Ele se levantou, vagarosamente. Sentia-se excepcionalmente indisposto. A senhora da casa o acompanhou com o olhar sorrindo pra o monge.

"Sim, sim, houshi-sama! O demônio deve ter lhe dado muito trabalho! Merie, leve o monge aos seus aposentos, e lhe ofereça descanso e conforto."

A jovem se levanta num pulo, já se dispondo ao pé da porta.

"Hai, sensei! Por favor, houshi-sama..."

"Não se incomode, obrigado. Eu só quero dormir."

Ele mal nota a bela empregada à sua frente, de olhos verdes e cabelos castanhos macios, ansiosamente postada no recosto da porta. Ele se limitou a tentar uma vez mais encontrar os olhos de Sango. Mas a exterminadora manteve seu olhar firme e compenetrado em seu prato, deixando em vão a última tentativa do monge.
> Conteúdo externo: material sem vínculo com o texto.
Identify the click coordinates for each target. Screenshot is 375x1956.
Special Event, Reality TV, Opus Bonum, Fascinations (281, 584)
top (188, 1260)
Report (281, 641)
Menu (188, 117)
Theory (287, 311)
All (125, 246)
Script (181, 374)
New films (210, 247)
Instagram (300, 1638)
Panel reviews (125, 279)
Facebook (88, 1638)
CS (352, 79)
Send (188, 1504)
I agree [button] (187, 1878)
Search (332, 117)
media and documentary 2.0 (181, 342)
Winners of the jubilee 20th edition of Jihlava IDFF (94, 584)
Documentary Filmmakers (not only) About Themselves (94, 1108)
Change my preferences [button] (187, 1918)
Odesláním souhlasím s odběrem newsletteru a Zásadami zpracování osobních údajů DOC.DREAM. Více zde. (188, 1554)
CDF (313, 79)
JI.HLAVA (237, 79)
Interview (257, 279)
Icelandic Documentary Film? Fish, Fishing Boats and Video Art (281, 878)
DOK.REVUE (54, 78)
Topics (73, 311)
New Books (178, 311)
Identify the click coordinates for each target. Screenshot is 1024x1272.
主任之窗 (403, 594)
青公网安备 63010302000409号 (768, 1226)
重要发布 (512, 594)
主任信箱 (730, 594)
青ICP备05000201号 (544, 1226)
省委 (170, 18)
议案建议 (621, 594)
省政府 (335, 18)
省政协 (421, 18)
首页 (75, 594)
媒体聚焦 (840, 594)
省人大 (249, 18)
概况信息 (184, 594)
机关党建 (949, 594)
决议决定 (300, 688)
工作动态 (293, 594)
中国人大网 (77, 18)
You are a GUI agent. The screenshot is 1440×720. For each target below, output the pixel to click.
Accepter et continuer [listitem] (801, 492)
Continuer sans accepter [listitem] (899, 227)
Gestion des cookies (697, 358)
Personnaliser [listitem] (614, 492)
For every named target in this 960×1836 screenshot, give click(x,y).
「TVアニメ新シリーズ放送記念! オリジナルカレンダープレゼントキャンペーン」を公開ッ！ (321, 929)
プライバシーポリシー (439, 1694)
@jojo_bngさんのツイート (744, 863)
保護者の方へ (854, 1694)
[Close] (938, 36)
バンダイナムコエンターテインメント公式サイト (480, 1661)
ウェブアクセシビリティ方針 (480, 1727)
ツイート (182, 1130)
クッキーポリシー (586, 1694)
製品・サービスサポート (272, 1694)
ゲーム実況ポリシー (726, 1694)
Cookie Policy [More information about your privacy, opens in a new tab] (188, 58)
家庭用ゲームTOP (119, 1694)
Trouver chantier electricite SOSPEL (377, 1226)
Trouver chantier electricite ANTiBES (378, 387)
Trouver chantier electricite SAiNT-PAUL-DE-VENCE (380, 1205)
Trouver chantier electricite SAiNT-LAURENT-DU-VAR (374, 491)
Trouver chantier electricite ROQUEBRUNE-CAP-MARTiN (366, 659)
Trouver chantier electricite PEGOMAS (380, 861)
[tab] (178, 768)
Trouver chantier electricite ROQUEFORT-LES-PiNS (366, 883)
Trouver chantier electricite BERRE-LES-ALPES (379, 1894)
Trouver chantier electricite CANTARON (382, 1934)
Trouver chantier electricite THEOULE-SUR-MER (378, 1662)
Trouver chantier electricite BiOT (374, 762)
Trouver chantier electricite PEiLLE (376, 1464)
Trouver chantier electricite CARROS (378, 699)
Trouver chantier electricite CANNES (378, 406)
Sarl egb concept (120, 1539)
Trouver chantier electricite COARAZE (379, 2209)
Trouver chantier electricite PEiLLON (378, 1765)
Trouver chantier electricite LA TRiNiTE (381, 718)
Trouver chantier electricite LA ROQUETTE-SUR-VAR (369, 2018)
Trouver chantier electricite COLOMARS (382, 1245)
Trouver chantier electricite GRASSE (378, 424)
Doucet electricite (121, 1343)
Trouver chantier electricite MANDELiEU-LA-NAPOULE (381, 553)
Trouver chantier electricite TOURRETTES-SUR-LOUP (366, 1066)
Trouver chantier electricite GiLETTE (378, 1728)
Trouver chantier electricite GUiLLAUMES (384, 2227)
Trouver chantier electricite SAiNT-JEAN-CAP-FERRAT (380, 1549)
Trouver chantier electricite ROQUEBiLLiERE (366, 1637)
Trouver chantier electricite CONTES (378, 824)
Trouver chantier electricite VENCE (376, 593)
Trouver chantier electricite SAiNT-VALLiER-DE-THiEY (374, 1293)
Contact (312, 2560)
Miroku sequer ouve os últimos apelos de Merie, e segue para seu quarto, que dividiria com Inu Yasha e Shippou.

O que o incomodava tanto afinal? Sango não poderia ficar daquele jeito para sempre com ele... afinal, ela era a criatura mais delicada e gentil que ele já conhecera... era esperta, amiga, carinhosa... seu coração não saberia guardar rancor... não, não saberia... ela não o olharia mais como hoje, não! Amanhã ela estaria sorrindo de novo, com seu jeito mais bonito, mais infantil...

Miroku sorriu, mesmo sem perceber, baixando os olhos contra o futon. Mal entendia o que havia acontecido. Tudo era confuso, um borrão de memória. O jantar era uma piada da qual ele só se recordaria da risada. Tudo que ele via era o silêncio que ela lhe mantinha.

Aquele olhar na praça... no beijo... O que dizia? Por uma vez, ele gostaria de poder ter entendido aqueles gritos mudos. Mas agora já era tarde. E amanhã, com certeza, ela diria.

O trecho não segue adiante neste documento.